● Data:

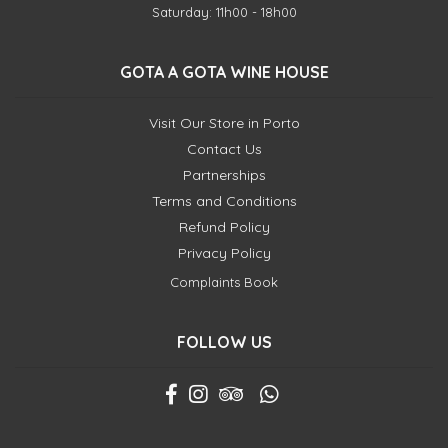
Saturday: 11h00 - 18h00
GOTA A GOTA WINE HOUSE
Visit Our Store in Porto
Contact Us
Partnerships
Terms and Conditions
Refund Policy
Privacy Policy
Complaints Book
FOLLOW US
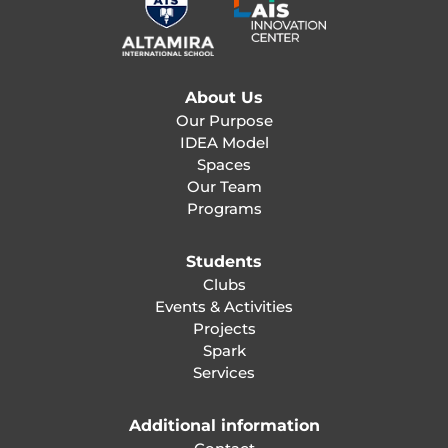
About Us
Our Purpose
IDEA Model
Spaces
Our Team
Programs
Students
Clubs
Events & Activities
Projects
Spark
Services
Additional information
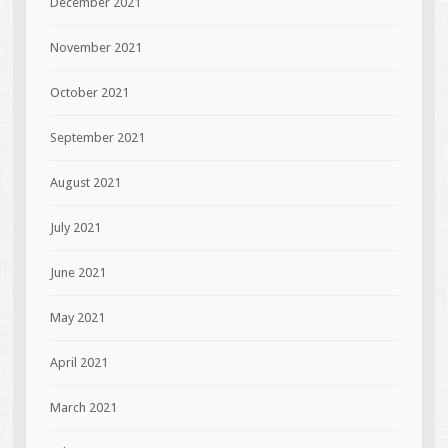
December 2021
November 2021
October 2021
September 2021
August 2021
July 2021
June 2021
May 2021
April 2021
March 2021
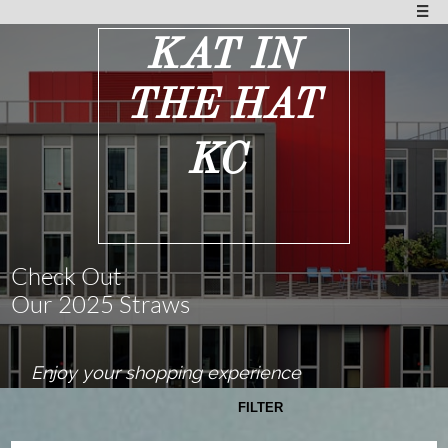

KAT IN
THE HAT
KC
Check Out
Our 2025 Straws
Enjoy your shopping experience
FILTER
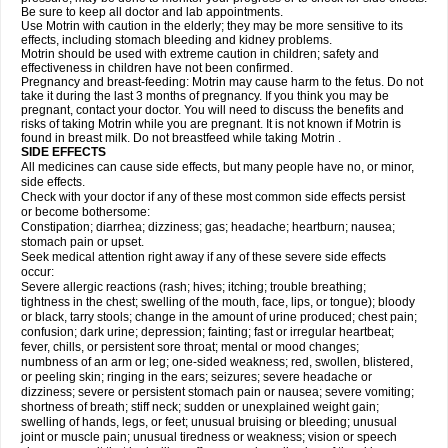
Be sure to keep all doctor and lab appointments.
Use Motrin with caution in the elderly; they may be more sensitive to its
effects, including stomach bleeding and kidney problems.
Motrin should be used with extreme caution in children; safety and
effectiveness in children have not been confirmed.
Pregnancy and breast-feeding: Motrin may cause harm to the fetus. Do not
take it during the last 3 months of pregnancy. If you think you may be
pregnant, contact your doctor. You will need to discuss the benefits and
risks of taking Motrin while you are pregnant. It is not known if Motrin is
found in breast milk. Do not breastfeed while taking Motrin .
SIDE EFFECTS
All medicines can cause side effects, but many people have no, or minor,
side effects.
Check with your doctor if any of these most common side effects persist
or become bothersome:
Constipation; diarrhea; dizziness; gas; headache; heartburn; nausea;
stomach pain or upset.
Seek medical attention right away if any of these severe side effects
occur:
Severe allergic reactions (rash; hives; itching; trouble breathing;
tightness in the chest; swelling of the mouth, face, lips, or tongue); bloody
or black, tarry stools; change in the amount of urine produced; chest pain;
confusion; dark urine; depression; fainting; fast or irregular heartbeat;
fever, chills, or persistent sore throat; mental or mood changes;
numbness of an arm or leg; one-sided weakness; red, swollen, blistered,
or peeling skin; ringing in the ears; seizures; severe headache or
dizziness; severe or persistent stomach pain or nausea; severe vomiting;
shortness of breath; stiff neck; sudden or unexplained weight gain;
swelling of hands, legs, or feet; unusual bruising or bleeding; unusual
joint or muscle pain; unusual tiredness or weakness; vision or speech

● Task directions: Transcribe the listing verbatim, pictures excluded.

● Your response:
Saturday: 11h00 - 18h00
GOTA A GOTA WINE HOUSE
Visit Our Store in Porto
Contact Us
Partnerships
Terms and Conditions
Refund Policy
Privacy Policy
Complaints Book
FOLLOW US
About Us
Our Purpose
IDEA Model
Spaces
Our Team
Programs
Students
Clubs
Events & Activities
Projects
Spark
Services
Additional information
December 2021
November 2021
October 2021
September 2021
August 2021
July 2021
June 2021
May 2021
April 2021
March 2021

KAT IN
THE HAT
KC
Check Out
Our 2025 Straws
Enjoy your shopping experience
FILTER
Be sure to keep all doctor and lab appointments.
Use Motrin with caution in the elderly; they may be more sensitive to its
effects, including stomach bleeding and kidney problems.
Motrin should be used with extreme caution in children; safety and
effectiveness in children have not been confirmed.
Pregnancy and breast-feeding: Motrin may cause harm to the fetus. Do not
take it during the last 3 months of pregnancy. If you think you may be
pregnant, contact your doctor. You will need to discuss the benefits and
risks of taking Motrin while you are pregnant. It is not known if Motrin is
found in breast milk. Do not breastfeed while taking Motrin .
SIDE EFFECTS
All medicines can cause side effects, but many people have no, or minor,
side effects.
Check with your doctor if any of these most common side effects persist
or become bothersome:
Constipation; diarrhea; dizziness; gas; headache; heartburn; nausea;
stomach pain or upset.
Seek medical attention right away if any of these severe side effects
occur:
Severe allergic reactions (rash; hives; itching; trouble breathing;
tightness in the chest; swelling of the mouth, face, lips, or tongue); bloody
or black, tarry stools; change in the amount of urine produced; chest pain;
confusion; dark urine; depression; fainting; fast or irregular heartbeat;
fever, chills, or persistent sore throat; mental or mood changes;
numbness of an arm or leg; one-sided weakness; red, swollen, blistered,
or peeling skin; ringing in the ears; seizures; severe headache or
dizziness; severe or persistent stomach pain or nausea; severe vomiting;
shortness of breath; stiff neck; sudden or unexplained weight gain;
swelling of hands, legs, or feet; unusual bruising or bleeding; unusual
joint or muscle pain; unusual tiredness or weakness; vision or speech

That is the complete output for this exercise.